Broken String is back from my two editors and all of their comments and corrections are in. The final edit trims to 111,200 words. That, from 122,800 in first draft, or about nine percent. I don’t know what that means, but I’m a nut for statistics.

Artist Jeanna Jinks of Wake Forest, North Carolina, is doing a cover art example for Broken String. If you are not familiar with her works, drop by her online studio, JinksStudio.com. Jeanna’s paintings are captivating and I’m anxious to see what she comes up with.

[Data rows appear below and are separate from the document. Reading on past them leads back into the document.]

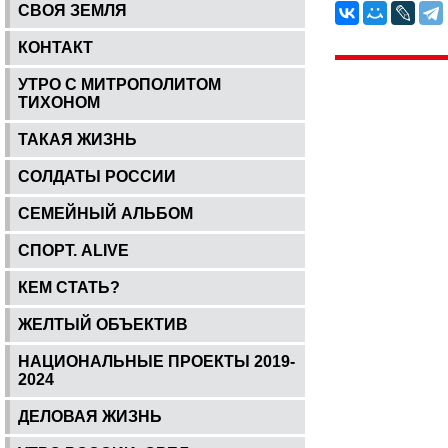
СВОЯ ЗЕМЛЯ
КОНТАКТ
УТРО С МИТРОПОЛИТОМ
ТИХОНОМ
ТАКАЯ ЖИЗНЬ
СОЛДАТЫ РОССИИ
СЕМЕЙНЫЙ АЛЬБОМ
СПОРТ. ALIVE
КЕМ СТАТЬ?
ЖЕЛТЫЙ ОБЪЕКТИВ
НАЦИОНАЛЬНЫЕ ПРОЕКТЫ 2019-
2024
ДЕЛОВАЯ ЖИЗНЬ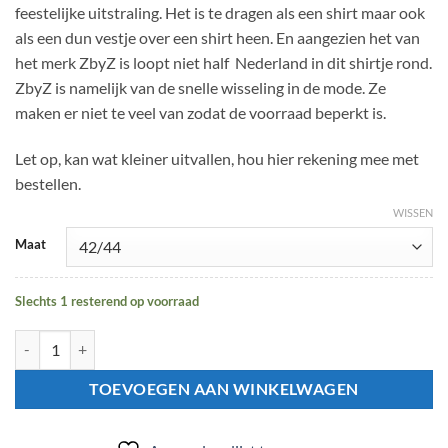
feestelijke uitstraling. Het is te dragen als een shirt maar ook
als een dun vestje over een shirt heen. En aangezien het van
het merk ZbyZ is loopt niet half Nederland in dit shirtje rond.
ZbyZ is namelijk van de snelle wisseling in de mode. Ze
maken er niet te veel van zodat de voorraad beperkt is.
Let op, kan wat kleiner uitvallen, hou hier rekening mee met
bestellen.
WISSEN
Maat
Slechts 1 resterend op voorraad
Fenna shirt of dun vestje van ZbyZ met detail rond de rits aantal
TOEVOEGEN AAN WINKELWAGEN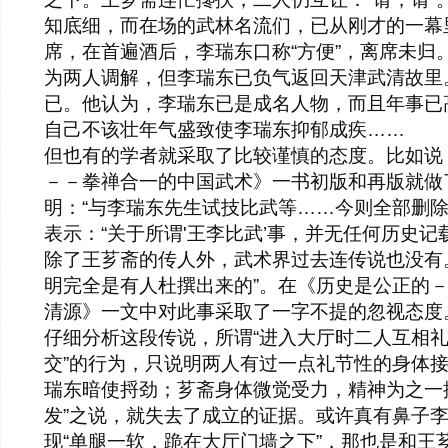
知底细，而在场的武林名流们，已从刚才的一幕
席，在首遍酒后，李瑞东口称“方便”，离席未归
为两人调解，但李瑞东已负气返回天津武清故里
已。他认为，李瑞东已是成名人物，而且年事已
自己不该壮年气盛致使李瑞东抑郁成疾……
但也有的学者就采取了比较谨慎的态度。比如说
－－拳禅合一的中国武术》一书初版和再版就做
明：“与李瑞东先生试技比武等……今则全部删除
表示：“关于所谓'王李比武’事，并无任何历史
除了王芗斋的传人外，武术界过去连传说也没有
明完全是有人杜撰出来的”。在《历史是公正的
清源》一文中对此事采取了一字不提的忽视态度
仔细分析这段传说，所谓“进入大厅时二人互相
交”的行为，只说明两人有过一点礼节性的身体接
瑞东暗使捋劲；芗斋身体微觉受力，精神为之一
发”之说，就失去了成立的证据。或许真有鼻子
现“单腿一软，跪在大厅门墙之下”，那也是和王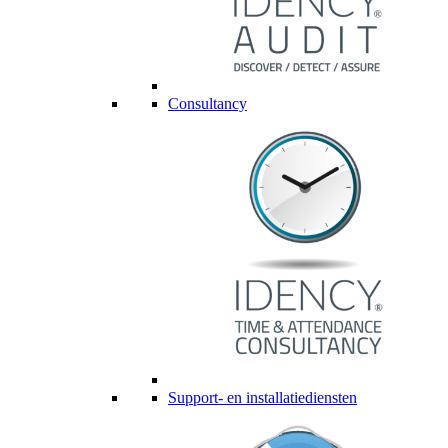
Consultancy
Support- en installatiediensten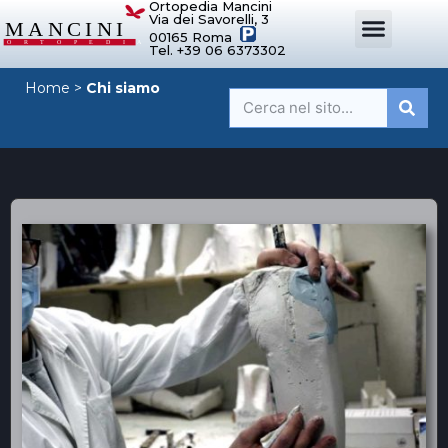
Ortopedia Mancini
Via dei Savorelli, 3
00165 Roma
Tel. +39 06 6373302
DISPOSITIVI ORTOPEDICI SU MISURA
SISTEMI DI POSTURA
DISPOSITIVI PER ORTOPEDIE
MANCINI SPORT
Home
>
Chi siamo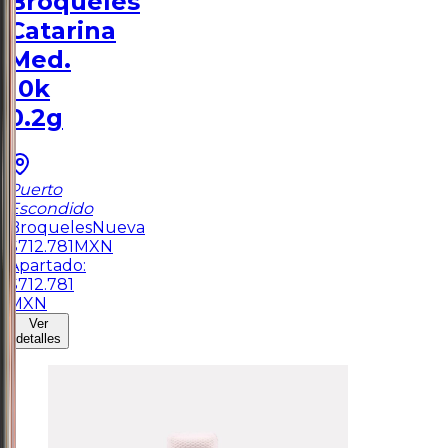
Broqueles
Catarina
Med.
10k
0.2g
Puerto
Escondido
Broqueles
Nueva
$
712.781
MXN
Apartado:
$
712.781
MXN
Ver
detalles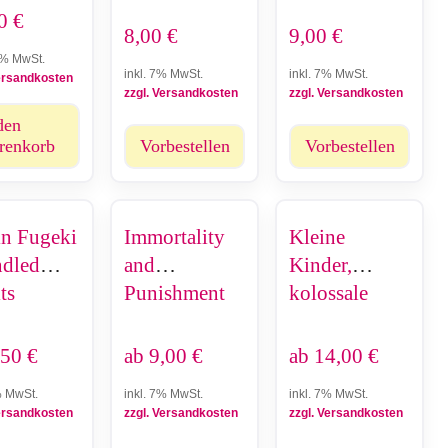
90
€
8,00
€
9,00
€
9% MwSt.
inkl. 7% MwSt.
inkl. 7% MwSt.
Versandkosten
zzgl. Versandkosten
zzgl. Versandkosten
den
renkorb
Vorbestellen
Vorbestellen
in Fugeki
Immortality
Kleine
ndled
and
Kinder,
ts
Punishment
kolossale
Krisen -
Verflixt! Die
,50
€
ab
9,00
€
ab
14,00
€
Milch!
% MwSt.
inkl. 7% MwSt.
inkl. 7% MwSt.
Versandkosten
zzgl. Versandkosten
zzgl. Versandkosten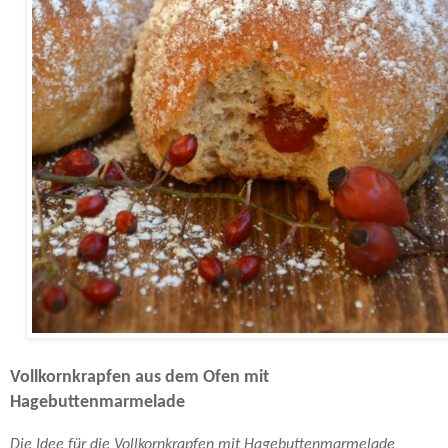
Vollkornkrapfen aus dem Ofen mit
Hagebuttenmarmelade
Die Idee für die Vollkornkrapfen mit Hagebuttenmarmelade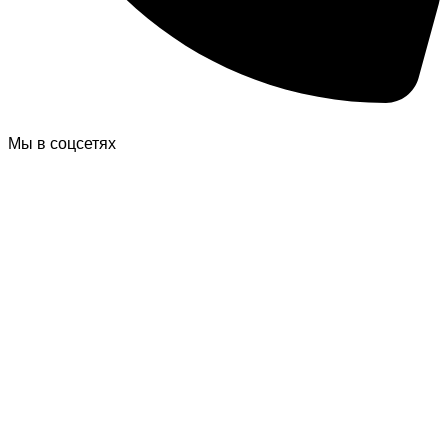
Мы в соцсетях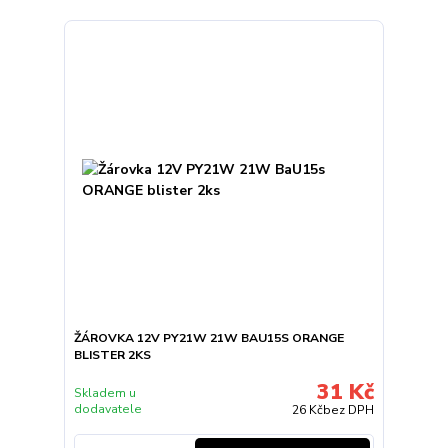
ŽÁROVKA 12V PY21W 21W BAU15S ORANGE
BLISTER 2KS
31 Kč
Skladem u
dodavatele
26 Kč
bez DPH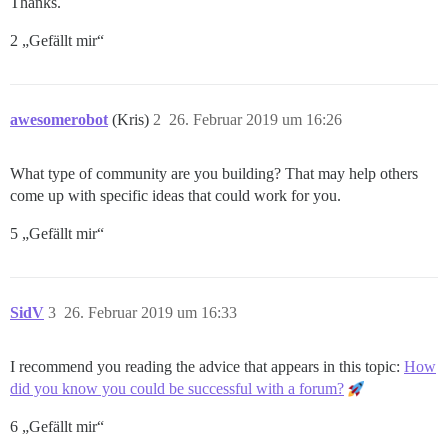
Thanks.
2 „Gefällt mir“
awesomerobot
(Kris)
2
26. Februar 2019 um 16:26
What type of community are you building? That may help others
come up with specific ideas that could work for you.
5 „Gefällt mir“
SidV
3
26. Februar 2019 um 16:33
I recommend you reading the advice that appears in this topic:
How
did you know you could be successful with a forum?
6 „Gefällt mir“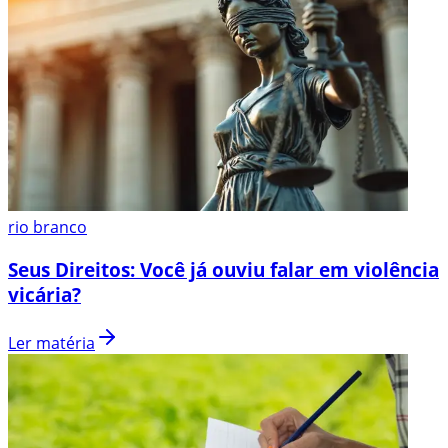
rio branco
Seus Direitos: Você já ouviu falar em violência
vicária?
Ler matéria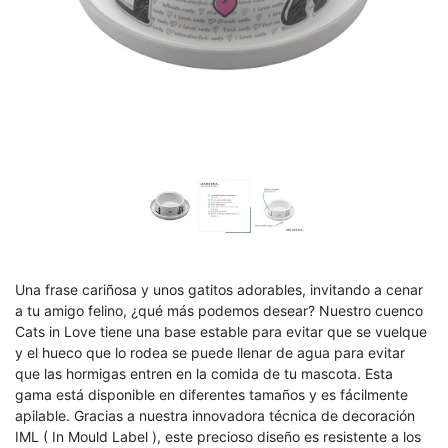
Una frase cariñosa y unos gatitos adorables, invitando a cenar
a tu amigo felino, ¿qué más podemos desear? Nuestro cuenco
Cats in Love tiene una base estable para evitar que se vuelque
y el hueco que lo rodea se puede llenar de agua para evitar
que las hormigas entren en la comida de tu mascota. Esta
gama está disponible en diferentes tamaños y es fácilmente
apilable. Gracias a nuestra innovadora técnica de decoración
IML ( In Mould Label ), este precioso diseño es resistente a los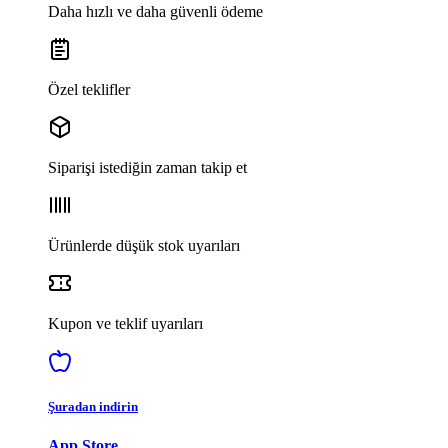
Daha hızlı ve daha güvenli ödeme
Özel teklifler
Siparişi istediğin zaman takip et
Ürünlerde düşük stok uyarıları
Kupon ve teklif uyarıları
Şuradan indirin
App Store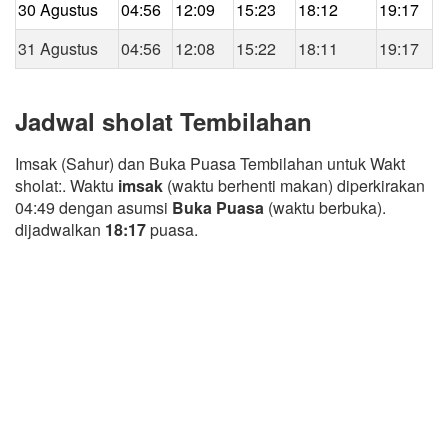
30 Agustus
04:56
12:09
15:23
18:12
19:17
31 Agustus
04:56
12:08
15:22
18:11
19:17
Jadwal sholat Tembilahan
Imsak (Sahur) dan Buka Puasa Tembilahan untuk Wakt
sholat:. Waktu
imsak
(waktu berhenti makan) diperkirakan
04:49 dengan asumsi
Buka Puasa
(waktu berbuka).
dijadwalkan
18:17
puasa.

In other news, I can now add Manservant to my resume. I have Mo home recovering from foot surgery she had on Veteran’s Day. One of the hazards of being a nurse is that you are on your feet all day. Her employer gave her eight weeks to recover, which is great for her and not so much for me. I am writing this the day after her surgery. For the first five days of recovery, Mo will spend 55 minutes of every hour with her foot “up” and five minutes walking. Early mornings and late nights, I’m up and down the stairs refilling the ice bag that keeps the swelling down. She tells me I’m a dear. I’m trying to get my lap time under two minutes.

Starting day-six, Mo will only need to spend 40 minutes an hour with her foot up. It’s her left foot, so she can drive on her own after that. She has a temporary handicap parking sticker but you can bet dear will be driving Miss Mo around more than she’ll be taking herself places. Thanksgiving and Christmas fall during her recovery period.

This should be fun, and I say that with tongue fully extended from cheek.

Normally, it’s just me and the dogs during the day, and they’re usually asleep. Mo and Ben are off working and I don’t turn on the radio or television while working online or writing. I like quiet, find it more soothing than any music. The perfect background for thought. But right now, I can hear the living room television playing some TV serial Mo’s recorded in advance, in anticipation of binge watching away the tough months of November and December… Note to self; get Mo headphones for Christmas, give them to her way early.

I say this in jest, of course. Mo knows my sour sense of humor, she even encourages me when it’s aimed at others. I’ve no doubt she’ll run to grab a stick when she sees the piñata that looks like her ice bag.